# YOUR ASSIGNMENT
Scan the entries below. Return every line that includes "Milliarden".

# DATA
########
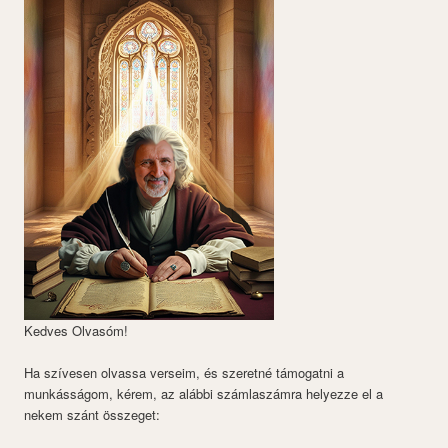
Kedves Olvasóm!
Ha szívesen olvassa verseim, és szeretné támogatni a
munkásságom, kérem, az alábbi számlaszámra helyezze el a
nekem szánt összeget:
########
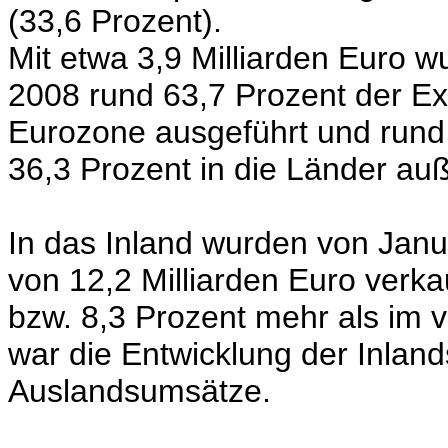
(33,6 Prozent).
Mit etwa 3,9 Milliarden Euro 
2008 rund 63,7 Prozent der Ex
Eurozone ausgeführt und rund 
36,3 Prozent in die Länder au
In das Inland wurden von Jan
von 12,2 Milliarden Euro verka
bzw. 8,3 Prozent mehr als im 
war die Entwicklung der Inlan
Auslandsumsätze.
########
# SOLVED PROBLEM
Mit etwa 3,9 Milliarden Euro 
von 12,2 Milliarden Euro verka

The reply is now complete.